■ **What this task involves**: All the entries need to be duplicated exactly, with the pictures omitted.

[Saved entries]
○ ○ ○ ○ ○

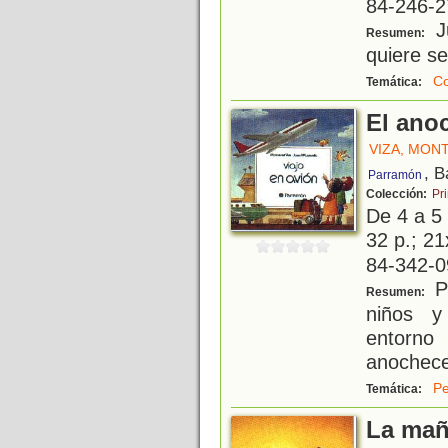
84-246-2
J
Resumen:
quiere s
Co
Temática:
El ano
VIZA, MON
, B
Parramón
Colección:
Pr
De 4 a 5
32 p.; 21
84-342-0
Pe
Resumen:
niños y
entorno
anochecer
Pe
Temática:
La ma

○ ○ ○ ○ ○

■ **Result of the task**:
84-246-2
J
Resumen:
quiere s
Co
Temática:
El ano
VIZA, MON
, B
Parramón
Colección:
Pr
De 4 a 5
32 p.; 21
84-342-0
Pe
Resumen:
niños y
entorno
anochecer
Pe
Temática:
La ma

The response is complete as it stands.